+++ Data for this task

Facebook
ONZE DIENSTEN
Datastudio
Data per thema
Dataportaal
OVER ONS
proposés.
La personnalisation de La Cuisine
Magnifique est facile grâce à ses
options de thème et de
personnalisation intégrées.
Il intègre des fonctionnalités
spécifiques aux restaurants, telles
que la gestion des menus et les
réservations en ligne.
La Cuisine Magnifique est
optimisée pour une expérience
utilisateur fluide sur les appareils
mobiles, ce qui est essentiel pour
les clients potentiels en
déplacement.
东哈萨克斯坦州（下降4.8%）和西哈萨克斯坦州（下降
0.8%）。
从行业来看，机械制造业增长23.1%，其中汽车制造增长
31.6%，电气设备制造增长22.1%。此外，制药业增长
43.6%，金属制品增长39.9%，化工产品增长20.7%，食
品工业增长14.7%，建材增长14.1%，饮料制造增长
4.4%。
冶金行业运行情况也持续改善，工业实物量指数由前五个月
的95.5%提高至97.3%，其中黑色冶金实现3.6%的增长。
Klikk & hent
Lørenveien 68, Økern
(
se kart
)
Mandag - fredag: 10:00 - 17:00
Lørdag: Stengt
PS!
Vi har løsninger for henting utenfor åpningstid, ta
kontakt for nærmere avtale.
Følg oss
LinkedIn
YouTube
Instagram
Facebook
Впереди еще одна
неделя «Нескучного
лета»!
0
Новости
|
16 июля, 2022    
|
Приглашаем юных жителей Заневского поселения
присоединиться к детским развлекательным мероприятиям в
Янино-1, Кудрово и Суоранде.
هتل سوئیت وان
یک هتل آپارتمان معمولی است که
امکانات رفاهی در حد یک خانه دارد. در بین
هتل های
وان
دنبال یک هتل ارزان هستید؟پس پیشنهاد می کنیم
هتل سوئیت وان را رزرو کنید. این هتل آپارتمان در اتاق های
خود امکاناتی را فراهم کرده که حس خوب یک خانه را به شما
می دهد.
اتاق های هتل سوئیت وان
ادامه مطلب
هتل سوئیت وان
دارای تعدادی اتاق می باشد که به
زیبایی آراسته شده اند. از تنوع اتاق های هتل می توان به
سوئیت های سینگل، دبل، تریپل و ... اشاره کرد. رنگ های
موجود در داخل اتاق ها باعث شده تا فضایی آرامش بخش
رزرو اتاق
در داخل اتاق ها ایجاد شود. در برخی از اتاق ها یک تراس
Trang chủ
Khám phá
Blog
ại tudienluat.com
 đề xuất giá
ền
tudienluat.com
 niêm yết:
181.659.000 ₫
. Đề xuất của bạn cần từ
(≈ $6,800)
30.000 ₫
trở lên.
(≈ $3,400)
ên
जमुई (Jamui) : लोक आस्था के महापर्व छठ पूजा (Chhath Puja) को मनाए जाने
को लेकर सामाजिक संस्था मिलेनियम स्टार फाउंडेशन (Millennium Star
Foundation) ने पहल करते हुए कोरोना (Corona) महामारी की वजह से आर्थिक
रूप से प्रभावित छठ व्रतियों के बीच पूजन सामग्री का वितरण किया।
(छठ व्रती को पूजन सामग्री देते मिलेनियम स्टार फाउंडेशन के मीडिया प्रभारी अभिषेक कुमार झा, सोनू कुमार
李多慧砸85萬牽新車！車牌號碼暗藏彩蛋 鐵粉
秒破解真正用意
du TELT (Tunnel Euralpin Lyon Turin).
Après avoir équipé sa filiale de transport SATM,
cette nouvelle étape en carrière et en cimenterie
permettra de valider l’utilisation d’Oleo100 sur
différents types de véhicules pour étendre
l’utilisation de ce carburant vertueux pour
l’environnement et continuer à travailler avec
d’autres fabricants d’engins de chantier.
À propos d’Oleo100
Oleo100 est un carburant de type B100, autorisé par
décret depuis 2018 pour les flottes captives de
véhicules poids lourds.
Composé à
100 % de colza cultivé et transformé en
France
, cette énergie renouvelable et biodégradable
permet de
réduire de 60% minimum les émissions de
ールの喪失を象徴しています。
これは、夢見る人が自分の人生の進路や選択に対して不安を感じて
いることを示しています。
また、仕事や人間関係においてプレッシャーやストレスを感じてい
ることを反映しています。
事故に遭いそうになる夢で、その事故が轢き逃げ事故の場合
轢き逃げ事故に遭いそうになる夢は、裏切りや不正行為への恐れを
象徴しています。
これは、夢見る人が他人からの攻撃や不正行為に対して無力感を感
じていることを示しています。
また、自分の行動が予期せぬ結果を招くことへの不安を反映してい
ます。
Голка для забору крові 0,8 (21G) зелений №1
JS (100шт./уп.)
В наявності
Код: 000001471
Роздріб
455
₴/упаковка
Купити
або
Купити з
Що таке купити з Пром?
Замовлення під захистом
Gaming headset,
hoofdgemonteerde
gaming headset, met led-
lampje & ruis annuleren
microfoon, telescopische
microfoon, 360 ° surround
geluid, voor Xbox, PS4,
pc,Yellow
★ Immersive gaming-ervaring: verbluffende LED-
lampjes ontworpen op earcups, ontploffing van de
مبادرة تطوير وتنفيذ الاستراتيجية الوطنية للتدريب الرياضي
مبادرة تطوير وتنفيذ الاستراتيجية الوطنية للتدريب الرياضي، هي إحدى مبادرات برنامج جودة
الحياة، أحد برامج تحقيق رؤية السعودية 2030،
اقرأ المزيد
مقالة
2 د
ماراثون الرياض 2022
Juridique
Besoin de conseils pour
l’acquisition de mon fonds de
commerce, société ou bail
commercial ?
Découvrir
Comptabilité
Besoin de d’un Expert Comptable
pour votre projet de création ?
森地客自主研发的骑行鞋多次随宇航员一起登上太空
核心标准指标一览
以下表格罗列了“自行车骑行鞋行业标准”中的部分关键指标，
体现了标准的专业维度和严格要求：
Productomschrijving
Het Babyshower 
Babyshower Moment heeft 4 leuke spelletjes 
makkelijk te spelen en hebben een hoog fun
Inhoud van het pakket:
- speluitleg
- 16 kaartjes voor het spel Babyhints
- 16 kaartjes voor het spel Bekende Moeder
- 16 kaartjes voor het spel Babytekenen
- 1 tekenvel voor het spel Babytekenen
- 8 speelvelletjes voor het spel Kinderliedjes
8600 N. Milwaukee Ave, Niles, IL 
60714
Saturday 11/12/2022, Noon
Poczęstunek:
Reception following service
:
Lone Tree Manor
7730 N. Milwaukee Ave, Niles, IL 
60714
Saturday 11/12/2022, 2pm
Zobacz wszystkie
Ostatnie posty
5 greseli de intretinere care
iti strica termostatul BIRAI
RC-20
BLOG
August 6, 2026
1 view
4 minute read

++++++

Output the line containing "commercial ?" and each line after it through the close of the entries, unchanged and with no other lines.

commercial ?
Découvrir
Comptabilité
Besoin de d’un Expert Comptable
pour votre projet de création ?
森地客自主研发的骑行鞋多次随宇航员一起登上太空
核心标准指标一览
以下表格罗列了“自行车骑行鞋行业标准”中的部分关键指标，
体现了标准的专业维度和严格要求：
Productomschrijving
Het Babyshower 
Babyshower Moment heeft 4 leuke spelletjes 
makkelijk te spelen en hebben een hoog fun
Inhoud van het pakket:
- speluitleg
- 16 kaartjes voor het spel Babyhints
- 16 kaartjes voor het spel Bekende Moeder
- 16 kaartjes voor het spel Babytekenen
- 1 tekenvel voor het spel Babytekenen
- 8 speelvelletjes voor het spel Kinderliedjes
8600 N. Milwaukee Ave, Niles, IL 
60714
Saturday 11/12/2022, Noon
Poczęstunek:
Reception following service
:
Lone Tree Manor
7730 N. Milwaukee Ave, Niles, IL 
60714
Saturday 11/12/2022, 2pm
Zobacz wszystkie
Ostatnie posty
5 greseli de intretinere care
iti strica termostatul BIRAI
RC-20
BLOG
August 6, 2026
1 view
4 minute read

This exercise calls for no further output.